Ruang-ruang kelas itu terletak di tengah gunung, tempat jejak-jejak sekolah masih terpatri di lereng-lereng berbatu. Namun dalam kondisi sederhana itu, ilmu pengetahuan tetap terpelihara, iman tetap berkobar, dan kecintaan terhadap profesi guru berseragam hijau menjadi api terhangat di perbatasan.
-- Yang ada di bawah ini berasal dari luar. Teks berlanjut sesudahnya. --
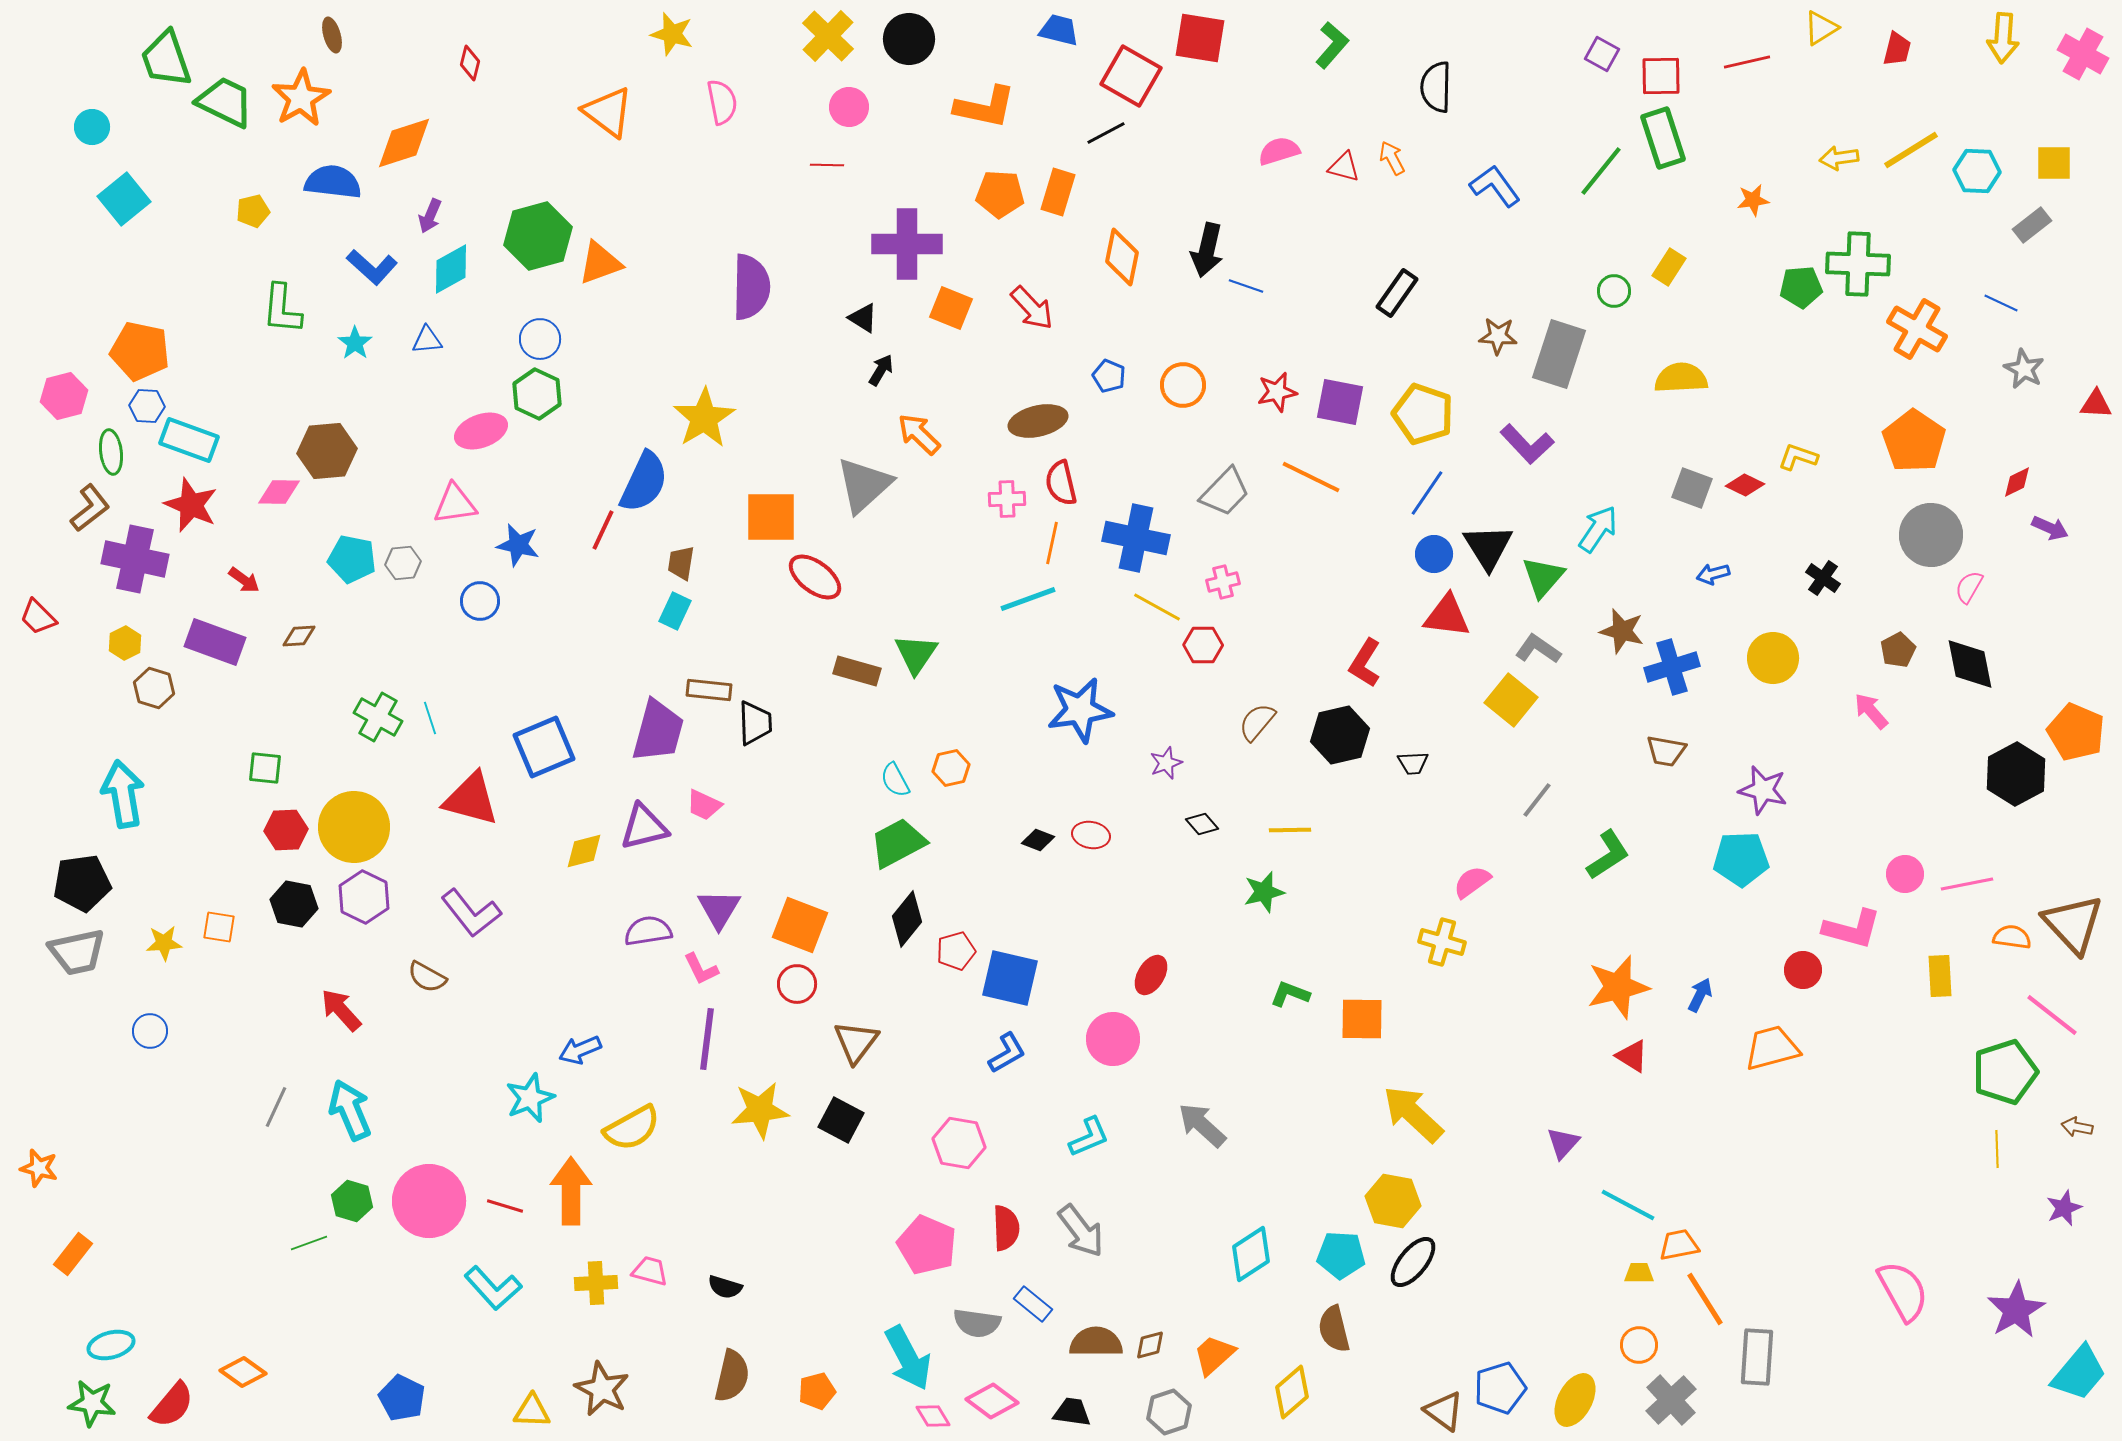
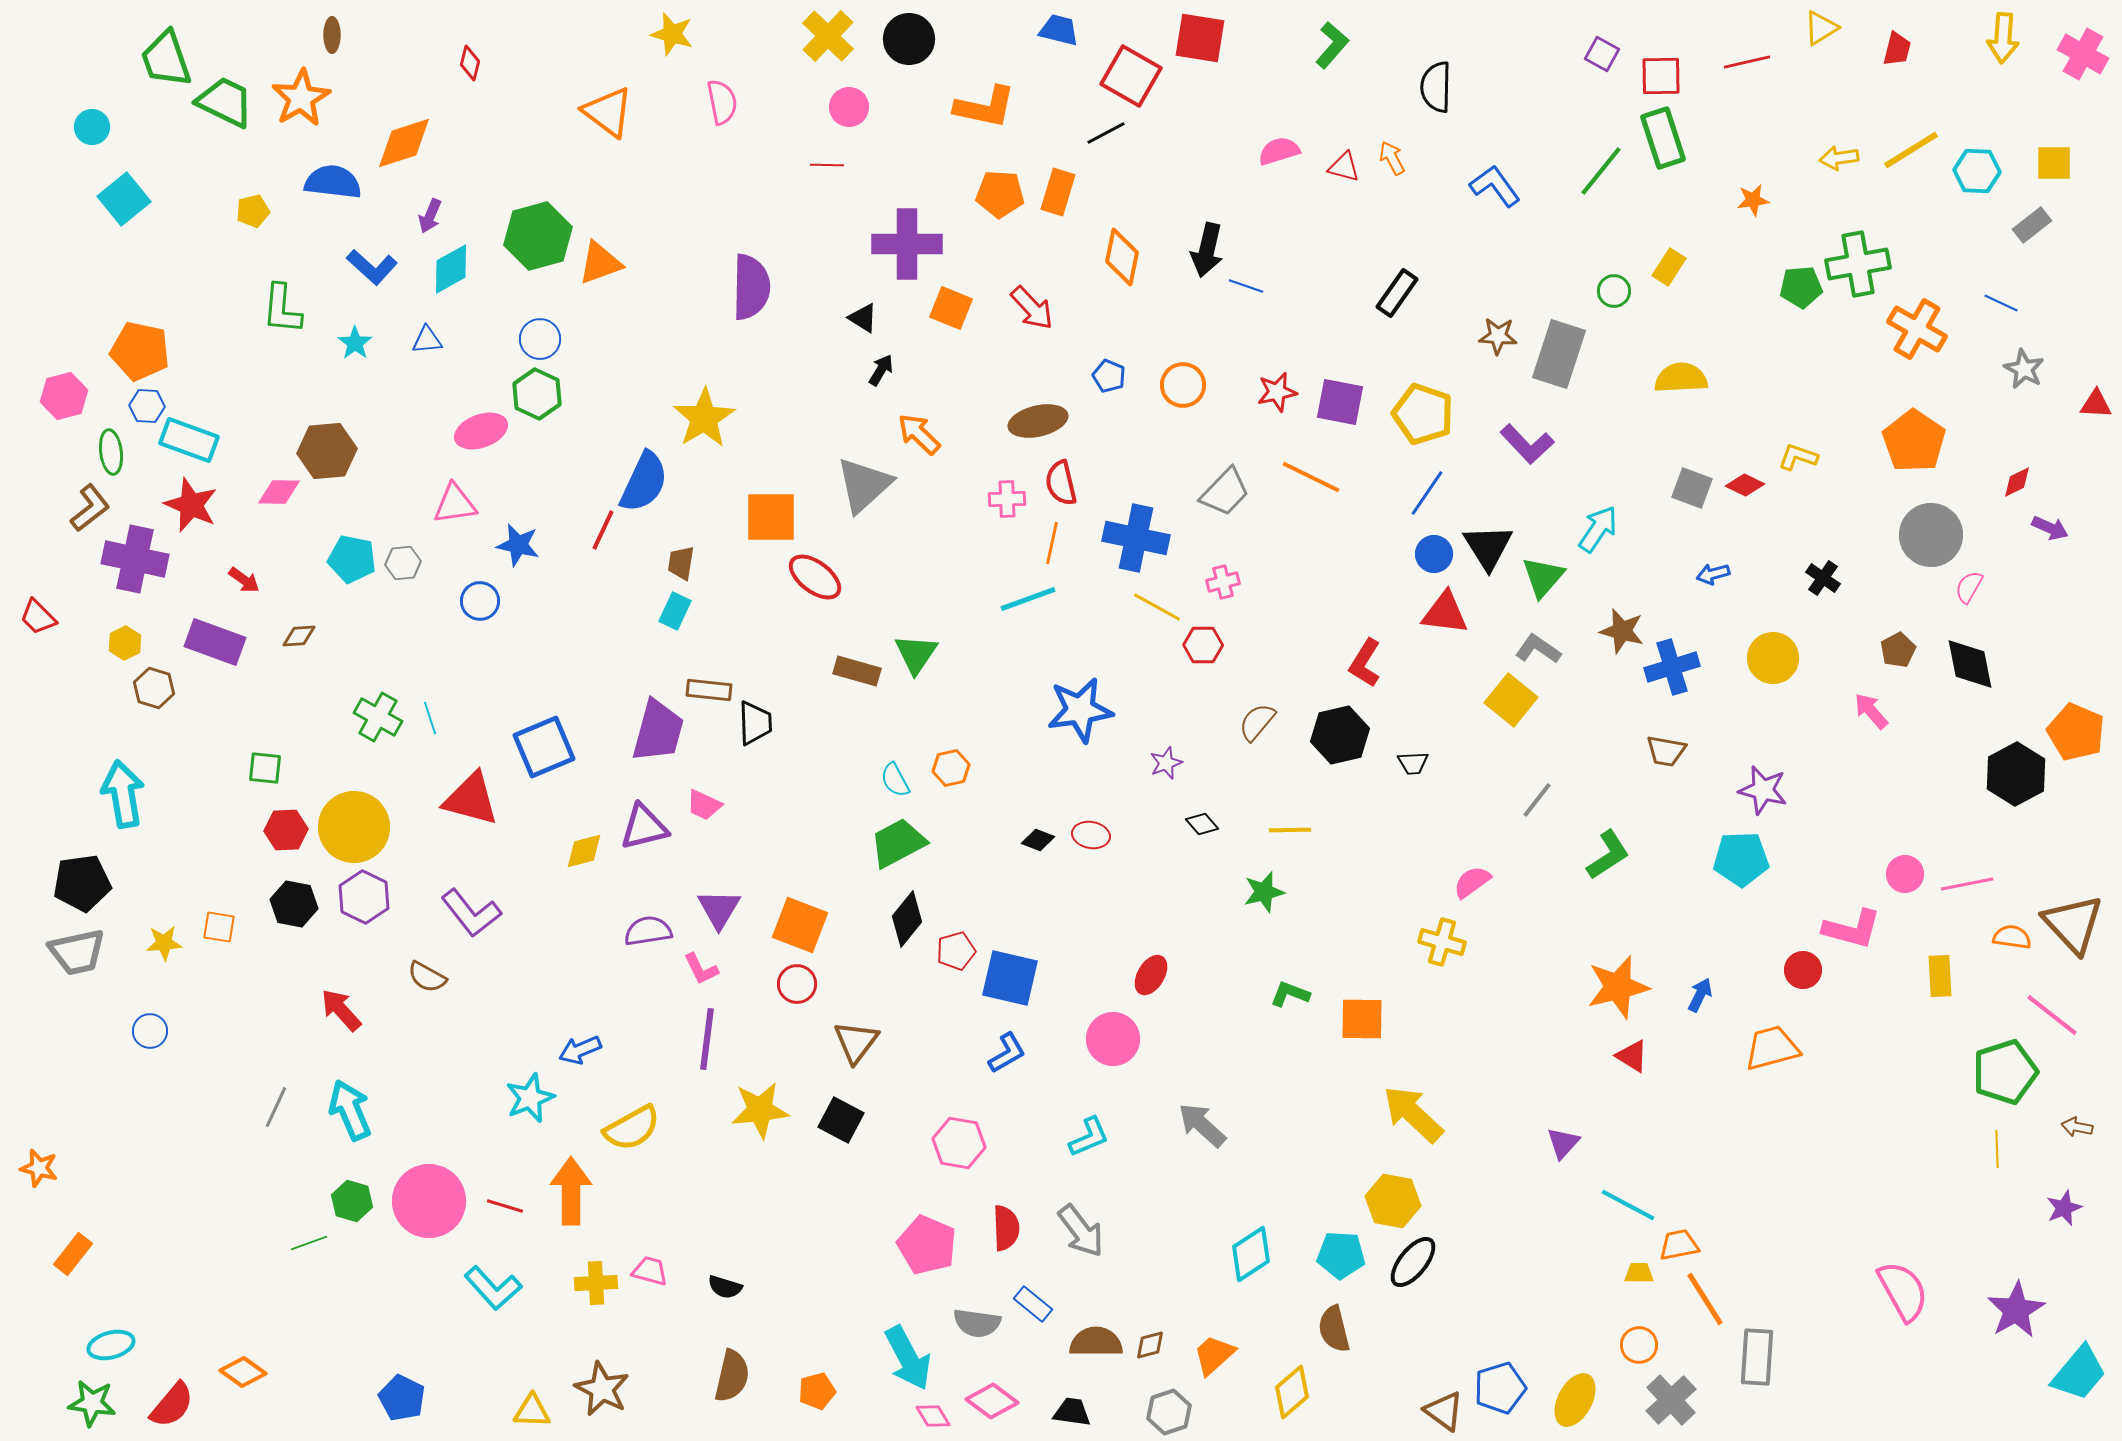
brown ellipse at (332, 35): rotated 16 degrees clockwise
green cross at (1858, 264): rotated 12 degrees counterclockwise
red triangle at (1447, 616): moved 2 px left, 3 px up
Lebih dari 10 tahun mengajar literasi kepada masyarakat dataran tinggi
Bahasa Indonesia: Menjadi etnis Thailand, lahir di Sop Cop ( Son La ), Mayor Lo Van Phich, Tim Mobilisasi Massa, Stasiun Penjaga Perbatasan Nam Lanh, Penjaga Perbatasan Provinsi Son La lebih beruntung daripada banyak teman sebayanya untuk dapat bersekolah dan kemudian menjadi prajurit Penjaga Perbatasan. Pada tahun 1992, Tuan Phich adalah seorang penjaga perbatasan yang baru saja mendaftar di Stasiun Penjaga Perbatasan Muong Lanh (Son La) tetapi dengan berani mengusulkan kepada komandan unit untuk mengajarkan literasi kepada orang-orang di daerah perbatasan tempat ia ditempatkan. “Alasan yang memotivasi saya untuk melakukan ini adalah bahwa pada saat itu, orang-orang Mong di distrik Song Ma (lama) membawa hasil pertanian ke unit untuk ditukar dengan garam tetapi tidak tahu bahasa Kinh sehingga mereka tidak dapat berkomunikasi. Pada saat itu, saya berpikir bahwa orang yang buta huruf adalah kerugian besar, kesulitan dan keterbelakangan, jadi saya ingin mengajari mereka membaca dan menulis,” kenang Tuan Phich.
Usulan dan saran Bapak Phich disetujui oleh Komite Partai unit tersebut. Mulai tahun 1992, Garda Perbatasan Provinsi Son La berkoordinasi dengan Dinas Pendidikan dan Pelatihan Provinsi untuk menyelenggarakan kelas literasi bagi etnis minoritas di dataran tinggi perbatasan. Sejak saat itu, prajurit muda Lo Van Phich dipercaya oleh unit tersebut untuk mengajar langsung di kelas tersebut. "Awalnya, sangat sulit membujuk anak-anak untuk bersekolah. Sesampainya di rumah, begitu mendengar mobilisasi, para tetua berkata: 'Belajar huruf tidak akan mengenyangkan perut, pergilah ke ladang.'" Saya membujuk mereka: "Bukan begitu, Bu, Ayah, pertama-tama kalian akan membuat kotak, bekerja di ladang, nanti perut kalian akan kenyang. Mengetahui cara membaca dan menulis akan membantu kalian belajar bagaimana mengembangkan ekonomi , hidup akan lebih mudah." Ketika kelas tersebut terbentuk, kelas tersebut mulai diwariskan dari satu desa ke desa lain, dan penduduk desa mendaftar untuk belajar. Hal ini membuat saya merasa sangat bangga," kenang Mayor Phich dengan penuh emosi.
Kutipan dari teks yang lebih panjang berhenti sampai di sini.